Why is it important to be able to wait, will hopefully at least some of you be thinking – those who haven’t zoned out yet? Again, the answer is not dissimilar from why it is good for you to be fit. It is because it keeps you healthy, and enables you to achieve things you wouldn’t be able to do otherwise.

For most of us, if you like to go to the university you want to go to, you will have to work hard. Not only in preparing for exams, but also going through the UCAS paperwork, and there is a lot of waiting: before and after your application, before and after your interviews. Not only academically, but I think it’s true for most of us that it takes some time to make good friends, and to find a life partner. Waiting can be difficult, can be painful, but most of the times it’s more than worth it.

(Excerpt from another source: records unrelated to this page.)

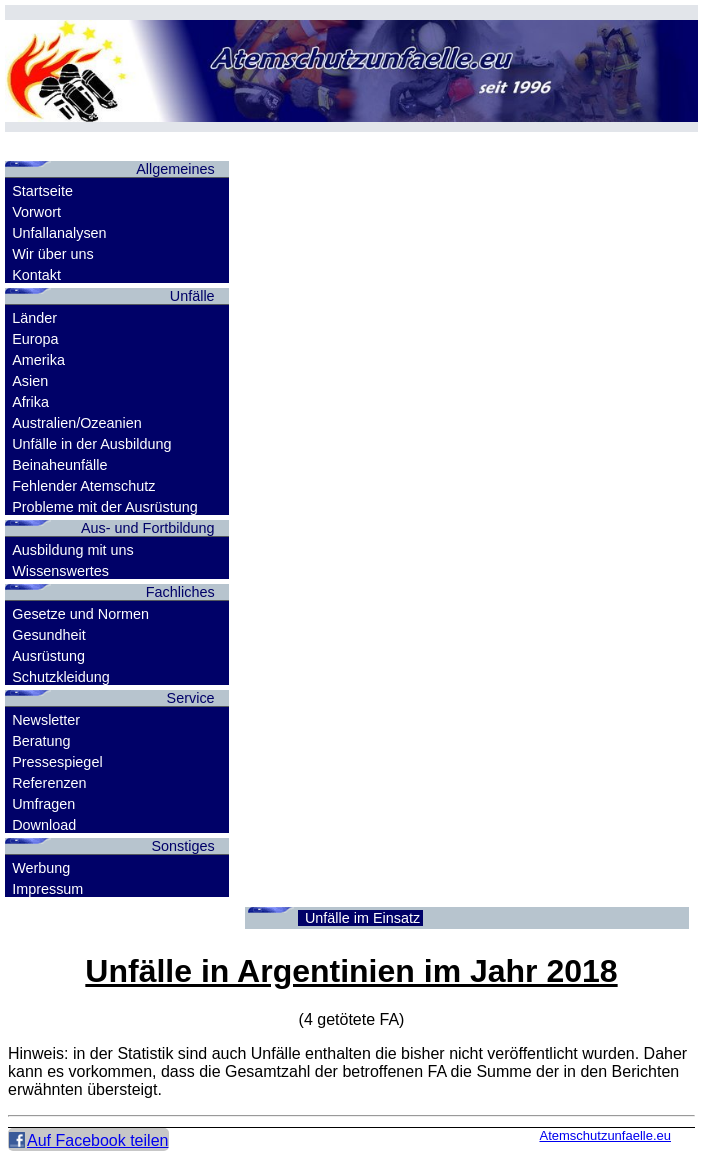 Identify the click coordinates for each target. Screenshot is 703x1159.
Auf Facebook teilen (97, 1140)
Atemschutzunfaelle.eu (605, 1135)
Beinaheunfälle (59, 465)
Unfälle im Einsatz (362, 918)
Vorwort (36, 212)
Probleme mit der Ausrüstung (105, 507)
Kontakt (36, 275)
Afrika (30, 402)
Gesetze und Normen (80, 614)
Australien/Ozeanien (77, 423)
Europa (35, 339)
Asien (30, 381)
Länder (34, 318)
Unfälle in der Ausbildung (91, 444)
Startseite (42, 191)
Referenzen (49, 783)
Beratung (41, 741)
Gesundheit (49, 635)
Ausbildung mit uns (73, 550)
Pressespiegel (57, 762)
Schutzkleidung (61, 677)
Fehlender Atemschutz (83, 486)
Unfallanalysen (59, 233)
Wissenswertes (60, 571)
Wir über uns (53, 254)
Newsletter (46, 720)
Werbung (41, 868)
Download (44, 825)
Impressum (47, 889)
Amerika (38, 360)
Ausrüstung (48, 656)
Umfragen (43, 804)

In addition to this, it has also been shown that being bored at times is good for your mental health. Think about the endless meditation and mindfulness courses now on offer: they are fancy ways of helping people how to be bored, how to manage time without filling it up with distractions. Also for this there are psychological reasons, hard-wired in our human brains, and a lot of insight is to be gained from understanding these processes.

However, as I don’t want to bore you too long, and push my luck, I would like to suggest that all this is also encapsulated in the reading we hear this morning. We hear this morning about two people, old people by any standard, Simeon and Anna. Simeon had been told that he would not die before he had seen the Messiah, the person for whom the Jewish people were waiting. And Anna, who had been a widow until the age of eighty-four. Both of them had devoted their lives to waiting. Waiting for the promise that what they would see would change their lives, and it would change the life of the world. Imagine, waiting for something a lifetime.

Today we hear how that promise is fulfilled as Jesus is being brought to the temple. It was a Jewish tradition, forty days after a child was born, so in this case forty days after Christmas, the parents and the child went to the temple and presented the child to God. To give thanks and ask a blessing. It’s a bit like what happens in Christenings now.

Anyway, when these two old people see the child, they instantly know that their waiting has come to an end. They have waited a lifetime, and now they know that it was worth the wait. And both begin to praise God. Both are filled with a thankfulness and a peace that not many of us will have experienced yet. They see, they know and they understand.

It’s taken to the extreme, but it shows that there are things that are worth waiting for a long time. Waiting properly is not wasting time, but getting ready for what is to come. Anna prayed night and day. I’m not suggesting all of us will go and do that, but it is about being conscious that when our attitude becomes one of expectant waiting instead of a feeling of entitlement to instant gratification, our lives will be transformed.

This story ends the Christmas season, the season of the Incarnation, in which God became human. The story of eternity breaking into our time. The story that starts with waiting and continues with it. When you dare to wait for it, that it will transcend all your expectations.

So, for those of you who have zoned out or dozed off, just remember these three words: wait, trust and see.